● Description of the task
Find all the lines in the entries below that hold the word "tiene" and copy them.

● Given entries
== Segment start ==

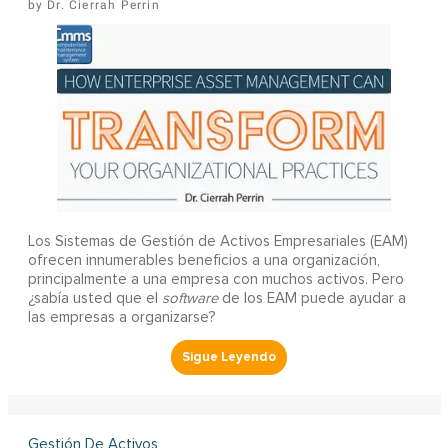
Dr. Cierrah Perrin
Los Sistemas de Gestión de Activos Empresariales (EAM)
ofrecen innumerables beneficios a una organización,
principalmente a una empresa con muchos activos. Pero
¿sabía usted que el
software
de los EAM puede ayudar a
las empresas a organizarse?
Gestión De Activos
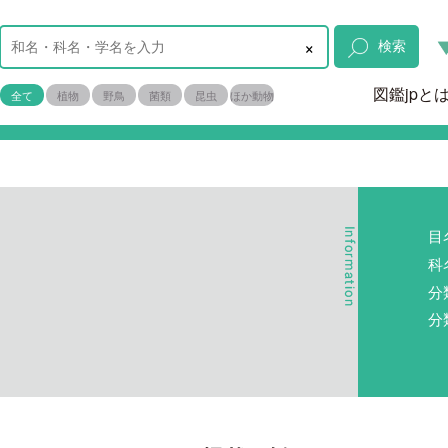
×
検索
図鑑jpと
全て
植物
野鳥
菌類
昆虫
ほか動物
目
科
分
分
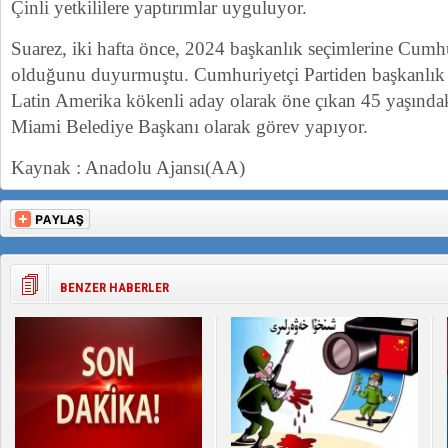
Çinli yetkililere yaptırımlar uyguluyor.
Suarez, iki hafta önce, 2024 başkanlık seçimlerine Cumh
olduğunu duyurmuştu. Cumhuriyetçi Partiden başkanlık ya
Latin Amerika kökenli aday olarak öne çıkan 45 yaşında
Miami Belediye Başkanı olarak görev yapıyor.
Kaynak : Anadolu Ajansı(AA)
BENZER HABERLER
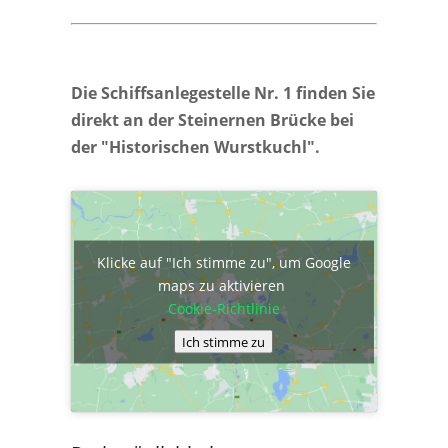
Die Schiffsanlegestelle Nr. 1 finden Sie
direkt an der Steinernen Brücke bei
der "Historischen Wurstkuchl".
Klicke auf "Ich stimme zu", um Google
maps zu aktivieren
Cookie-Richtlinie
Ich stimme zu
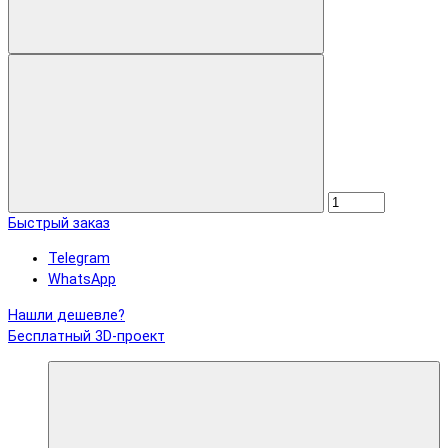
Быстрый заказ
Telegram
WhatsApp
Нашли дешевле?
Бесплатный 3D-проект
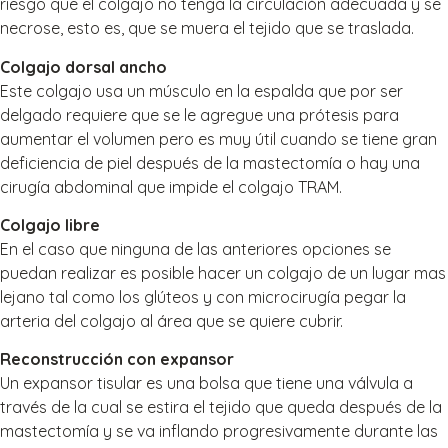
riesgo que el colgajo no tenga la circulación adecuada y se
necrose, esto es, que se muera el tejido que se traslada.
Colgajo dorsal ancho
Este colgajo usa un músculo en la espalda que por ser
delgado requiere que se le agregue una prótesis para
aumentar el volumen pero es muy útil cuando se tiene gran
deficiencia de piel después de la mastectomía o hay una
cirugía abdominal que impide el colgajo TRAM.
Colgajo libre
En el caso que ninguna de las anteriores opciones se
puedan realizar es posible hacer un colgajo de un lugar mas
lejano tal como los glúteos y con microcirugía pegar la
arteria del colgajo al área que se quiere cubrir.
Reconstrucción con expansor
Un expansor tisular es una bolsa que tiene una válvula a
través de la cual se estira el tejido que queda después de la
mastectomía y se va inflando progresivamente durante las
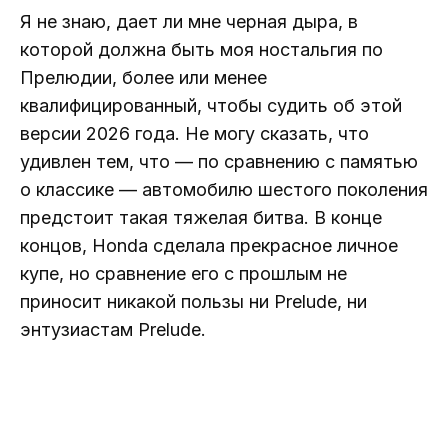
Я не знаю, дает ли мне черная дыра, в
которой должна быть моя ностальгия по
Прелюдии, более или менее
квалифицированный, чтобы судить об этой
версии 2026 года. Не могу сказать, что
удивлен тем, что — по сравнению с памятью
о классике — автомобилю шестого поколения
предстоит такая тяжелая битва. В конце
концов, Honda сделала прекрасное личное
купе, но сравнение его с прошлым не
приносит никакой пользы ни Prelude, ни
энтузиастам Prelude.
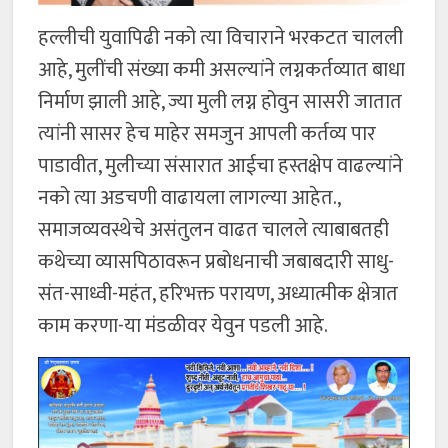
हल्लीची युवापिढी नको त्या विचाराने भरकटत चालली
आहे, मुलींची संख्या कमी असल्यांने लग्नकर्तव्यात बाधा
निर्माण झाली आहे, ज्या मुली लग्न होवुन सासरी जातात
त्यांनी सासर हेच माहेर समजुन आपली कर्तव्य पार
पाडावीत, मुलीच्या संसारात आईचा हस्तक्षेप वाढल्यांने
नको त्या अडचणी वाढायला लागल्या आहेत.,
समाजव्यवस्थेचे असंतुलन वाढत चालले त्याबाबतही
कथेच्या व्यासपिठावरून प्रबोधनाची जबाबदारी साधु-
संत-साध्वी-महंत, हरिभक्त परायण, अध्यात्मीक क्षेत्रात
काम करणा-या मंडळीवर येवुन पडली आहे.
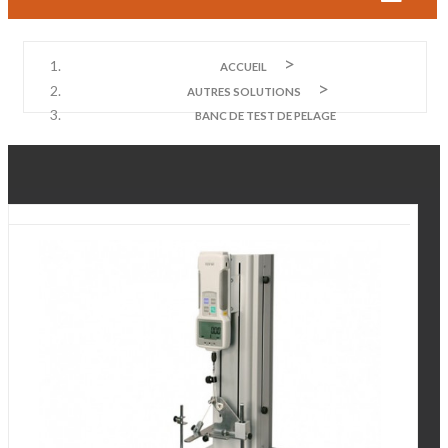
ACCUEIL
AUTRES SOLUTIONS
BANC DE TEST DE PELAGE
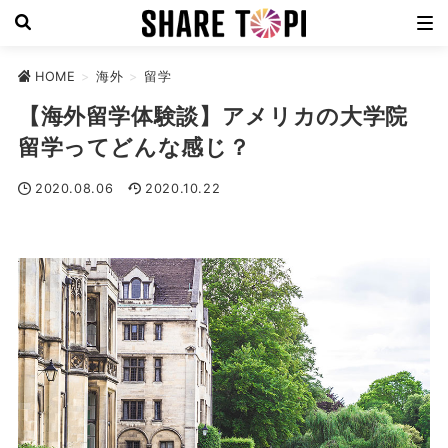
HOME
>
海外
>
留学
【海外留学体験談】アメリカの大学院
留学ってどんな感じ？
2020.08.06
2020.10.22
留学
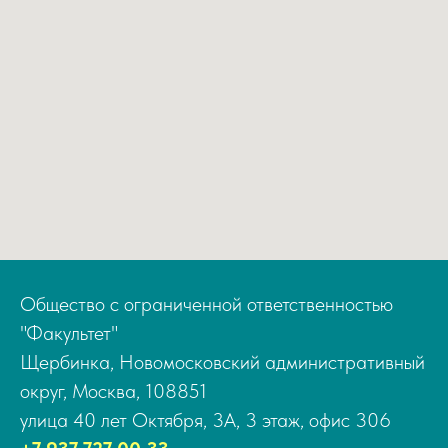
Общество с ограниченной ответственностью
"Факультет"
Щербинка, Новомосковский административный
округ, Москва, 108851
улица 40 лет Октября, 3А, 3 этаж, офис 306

== Segment end ==
== Segment start ==

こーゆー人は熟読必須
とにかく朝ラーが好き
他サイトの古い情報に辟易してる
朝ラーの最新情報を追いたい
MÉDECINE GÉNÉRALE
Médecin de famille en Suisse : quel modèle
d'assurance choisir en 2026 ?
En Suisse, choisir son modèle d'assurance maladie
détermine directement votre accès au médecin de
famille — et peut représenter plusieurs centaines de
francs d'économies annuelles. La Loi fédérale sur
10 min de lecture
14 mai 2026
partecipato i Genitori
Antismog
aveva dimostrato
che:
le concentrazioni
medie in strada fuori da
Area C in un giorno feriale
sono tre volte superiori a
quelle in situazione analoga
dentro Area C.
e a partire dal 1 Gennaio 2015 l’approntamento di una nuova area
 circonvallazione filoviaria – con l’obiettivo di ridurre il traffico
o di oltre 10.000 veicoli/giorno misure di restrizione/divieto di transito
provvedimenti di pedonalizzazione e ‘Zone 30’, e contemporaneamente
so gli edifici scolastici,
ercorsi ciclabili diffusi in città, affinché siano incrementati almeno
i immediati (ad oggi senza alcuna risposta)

== Segment end ==

● Response to the exercise
aumentar el volumen pero es muy útil cuando se tiene gran
Un expansor tisular es una bolsa que tiene una válvula a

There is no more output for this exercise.